The Ranchers-Cattlemen Action Legal Fund, United Stockgrowers of America has petitioned the U.S. Trade Representative to initiate immediate action to protect U.S. sheep producers.
The producers are suffering serious injury and face the prospect of “near total extinction due to the unrestrained and ever-increasing importation of foreign lamb and mutton that do not meet the United States’ more stringent production standards,” Bill Bullard, CEO of R-CALF USA, wrote in an Aug. 3 letter to U.S. Trade Representative Katherine Tai introducing the petition.
Domestic producers threatened
Low-cost imports from Australia and New Zealand are displacing U.S. production “at an alarming pace,” creating “what soon will be an irreversible dependency on foreign supply chains,” he wrote. “Only with immediate intervention by the administration and Congress can the impending catastrophic outcome be averted.”
The U.S. sheep industry “is in dire need of both tariffs and tariff rate quotas,” according to the petition from R-CALF USA’s sheep committee. These will “preserve an opportunity for the nation’s remaining commercial sheep producers to remain economically viable and competitive” and “increase production to reduce the American consumer’s dependency on foreign product.”
“We’ve got to get some kind of congressional recognition on this, and some help,” Rupert, Idaho-based sheep rancher Henry Etcheverry said in an interview.
U.S. sheep producers face stricter regulatory standards and “pay the bills, pay the taxes,” he said. “We need to preserve a domestic supply of our agricultural goods, and we are part of that scenario.”
Investigation sought
The petition urges the trade representative to request that the U.S. International Trade Commission conduct a global-safeguard and market-disruption investigation, and that Congress establish phased tariff rate quotas over 10 years — to encourage U.S. production growth over the period, to 50% market share by year 10.
The investigation is justified because lamb and mutton, primarily from Australia, are imported into the U.S. “in such increased quantities as to be a substantial cause of serious injury to the domestic sheep injury,” according to the petition.

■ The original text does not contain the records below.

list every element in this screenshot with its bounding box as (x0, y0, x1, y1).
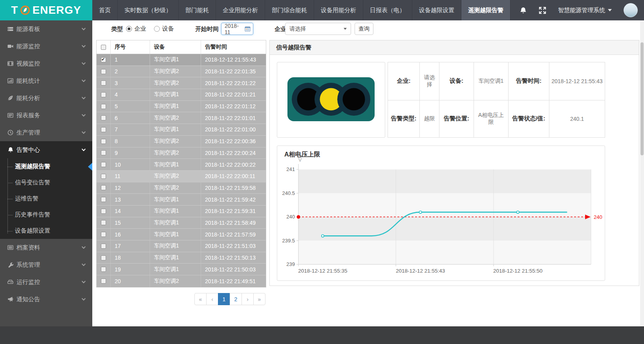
row-checkbox[interactable] (101, 174, 106, 179)
fullscreen-icon[interactable] (539, 7, 546, 14)
row-checkbox[interactable] (101, 92, 106, 97)
table-row[interactable]: 15车间空调12018-11-22 21:58:49 (97, 217, 266, 229)
page-scrollbar[interactable] (640, 20, 644, 326)
table-row[interactable]: 10车间空调12018-11-22 22:00:22 (97, 159, 266, 171)
sidebar-item-能源看板[interactable]: 能源看板 (0, 20, 92, 38)
bell-icon[interactable] (520, 7, 527, 14)
nav-item-企业用能分析[interactable]: 企业用能分析 (216, 0, 265, 20)
app-logo[interactable]: T ENERGY (0, 0, 92, 20)
sidebar-item-能耗分析[interactable]: 能耗分析 (0, 89, 92, 107)
nav-item-首页[interactable]: 首页 (92, 0, 118, 20)
table-row[interactable]: 2车间空调22018-11-22 22:01:35 (97, 66, 266, 78)
row-checkbox[interactable] (101, 139, 106, 144)
sidebar-item-视频监控[interactable]: 视频监控 (0, 55, 92, 72)
logo-text-suffix: ENERGY (32, 4, 81, 16)
sidebar-subitem-信号变位告警[interactable]: 信号变位告警 (0, 175, 92, 191)
avatar[interactable] (624, 3, 638, 17)
page-number-button[interactable]: 2 (230, 293, 242, 305)
sidebar-subitem-运维告警[interactable]: 运维告警 (0, 191, 92, 207)
sidebar-item-生产管理[interactable]: 生产管理 (0, 124, 92, 141)
table-row[interactable]: 6车间空调22018-11-22 22:01:01 (97, 112, 266, 124)
page-arrow-button[interactable]: « (194, 293, 207, 305)
row-checkbox[interactable] (101, 220, 106, 225)
table-row[interactable]: 3车间空调22018-11-22 22:01:22 (97, 77, 266, 89)
table-row[interactable]: 7车间空调12018-11-22 22:01:00 (97, 124, 266, 136)
table-row[interactable]: 8车间空调22018-11-22 22:00:36 (97, 136, 266, 147)
row-checkbox[interactable] (101, 57, 106, 62)
sidebar-item-能耗统计[interactable]: 能耗统计 (0, 72, 92, 89)
row-checkbox-cell (97, 182, 111, 194)
system-title-dropdown[interactable]: 智慧能源管理系统 (558, 7, 612, 14)
sidebar-item-能源监控[interactable]: 能源监控 (0, 38, 92, 55)
info-label: 告警时间: (508, 62, 549, 100)
row-checkbox[interactable] (101, 278, 106, 284)
sidebar-subitem-label: 遥测越限告警 (15, 163, 50, 170)
table-row[interactable]: 9车间空调22018-11-22 22:00:24 (97, 147, 266, 159)
nav-item-设备用能分析[interactable]: 设备用能分析 (314, 0, 363, 20)
row-checkbox[interactable] (101, 197, 106, 202)
nav-item-实时数据（秒级）[interactable]: 实时数据（秒级） (118, 0, 179, 20)
row-checkbox[interactable] (101, 267, 106, 272)
row-checkbox[interactable] (101, 127, 106, 132)
sidebar-item-label: 报表服务 (16, 112, 40, 119)
row-checkbox[interactable] (101, 232, 106, 237)
table-row[interactable]: 12车间空调22018-11-22 21:59:58 (97, 182, 266, 194)
row-checkbox[interactable] (101, 150, 106, 155)
page-arrow-button[interactable]: ‹ (206, 293, 218, 305)
table-row[interactable]: 14车间空调12018-11-22 21:59:31 (97, 206, 266, 217)
sidebar-subitem-设备越限设置[interactable]: 设备越限设置 (0, 223, 92, 239)
sidebar-subitem-遥测越限告警[interactable]: 遥测越限告警 (0, 158, 92, 175)
table-row[interactable]: 13车间空调12018-11-22 21:59:42 (97, 194, 266, 206)
row-checkbox[interactable] (101, 162, 106, 167)
nav-item-设备越限设置[interactable]: 设备越限设置 (412, 0, 461, 20)
calendar-icon[interactable] (245, 26, 251, 32)
row-alarm-time: 2018-11-22 21:59:58 (201, 182, 266, 194)
page-number-button[interactable]: 1 (218, 293, 230, 305)
enterprise-select[interactable]: 请选择 (285, 23, 351, 35)
select-all-checkbox[interactable] (101, 45, 106, 50)
sidebar-subitem-label: 运维告警 (15, 195, 38, 202)
type-radio-企业[interactable] (126, 26, 132, 32)
row-checkbox[interactable] (101, 115, 106, 120)
row-alarm-time: 2018-11-22 21:58:49 (201, 217, 266, 229)
page-arrow-button[interactable]: › (242, 293, 254, 305)
type-radio-label: 企业 (134, 25, 146, 33)
start-time-input[interactable]: 2018-11 (221, 23, 253, 35)
table-row[interactable]: 20车间空调22018-11-22 21:49:51 (97, 275, 266, 287)
page-arrow-button[interactable]: » (253, 293, 265, 305)
sidebar-item-报表服务[interactable]: 报表服务 (0, 107, 92, 124)
sidebar-item-告警中心[interactable]: 告警中心 (0, 141, 92, 158)
archive-icon (7, 244, 14, 251)
row-checkbox[interactable] (101, 244, 106, 249)
scrollbar-thumb[interactable] (640, 42, 644, 155)
row-checkbox[interactable] (101, 80, 106, 86)
table-row[interactable]: 11车间空调22018-11-22 22:00:11 (97, 171, 266, 182)
nav-item-部门综合能耗[interactable]: 部门综合能耗 (265, 0, 314, 20)
table-row[interactable]: 17车间空调12018-11-22 21:51:03 (97, 240, 266, 252)
sidebar-item-通知公告[interactable]: 通知公告 (0, 291, 92, 308)
table-row[interactable]: 4车间空调12018-11-22 22:01:21 (97, 89, 266, 101)
row-checkbox[interactable] (101, 104, 106, 109)
type-radio-设备[interactable] (154, 26, 160, 32)
row-no: 19 (111, 264, 150, 275)
table-row[interactable]: 16车间空调12018-11-22 21:57:59 (97, 229, 266, 240)
sidebar-subitem-历史事件告警[interactable]: 历史事件告警 (0, 207, 92, 223)
nav-item-日报表（电）[interactable]: 日报表（电） (363, 0, 412, 20)
chevron-down-icon (81, 27, 86, 31)
table-row[interactable]: 1车间空调12018-12-12 21:55:43 (97, 54, 266, 66)
sidebar-item-运行监控[interactable]: 运行监控 (0, 273, 92, 291)
nav-item-遥测越限告警[interactable]: 遥测越限告警 (461, 0, 510, 20)
row-device: 车间空调1 (150, 124, 201, 135)
row-checkbox[interactable] (101, 255, 106, 260)
row-checkbox[interactable] (101, 185, 106, 190)
table-row[interactable]: 5车间空调12018-11-22 22:01:12 (97, 101, 266, 113)
alarm-table-header: 序号设备告警时间 (97, 40, 266, 54)
nav-item-部门能耗[interactable]: 部门能耗 (179, 0, 216, 20)
sidebar-item-档案资料[interactable]: 档案资料 (0, 239, 92, 256)
sidebar-item-系统管理[interactable]: 系统管理 (0, 256, 92, 273)
row-checkbox[interactable] (101, 209, 106, 214)
row-checkbox[interactable] (101, 69, 106, 74)
table-row[interactable]: 18车间空调12018-11-22 21:50:13 (97, 252, 266, 264)
table-row[interactable]: 19车间空调12018-11-22 21:50:03 (97, 264, 266, 275)
query-button[interactable]: 查询 (355, 23, 373, 35)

R-CALF has been meeting with members of the Senate Finance and House Ways and Means committees, and other members of Congress, to encourage support of the petition, Bullard said in an interview.
‘Widespread support’
“We’re also seeing widespread support from sheep producers and people who want to support the American sheep industry,” he said. “We’re trying to generate a groundswell of support to take immediate action.”
No tariff applies to Australian lamb and mutton, and the tariff on New Zealand products is too low — less than four-tenths of a cent per pound — to curb increases in product from that country being shipped to the U.S., according to the petition.
More than 75% of imports were from Australia in 2022, aided by inflation and a currency exchange rate that makes Australian products less expensive, according to the petition. The U.S. dollar was worth just over $1.55 Australian on Sept. 11.
Consolidation and concentration in the packing industry is another factor, according to the petition.
“We need more money for our lambs, simply a fair price,” Etcheverry wrote in a petition addendum. U.S packers “are told if they ask for more of a carcass price, the meat purveyors, chain stores, jobbers, etc., will switch to imported lamb.” The imported product “is inferior to domestic lamb but the price is consistently under our U.S. price.”
The R-CALF effort is being noticed, said Frank Shirts, a sheep rancher near Wilder, Idaho.
“The public is really interested,” he said. “Every place you go, someone tells you about it.”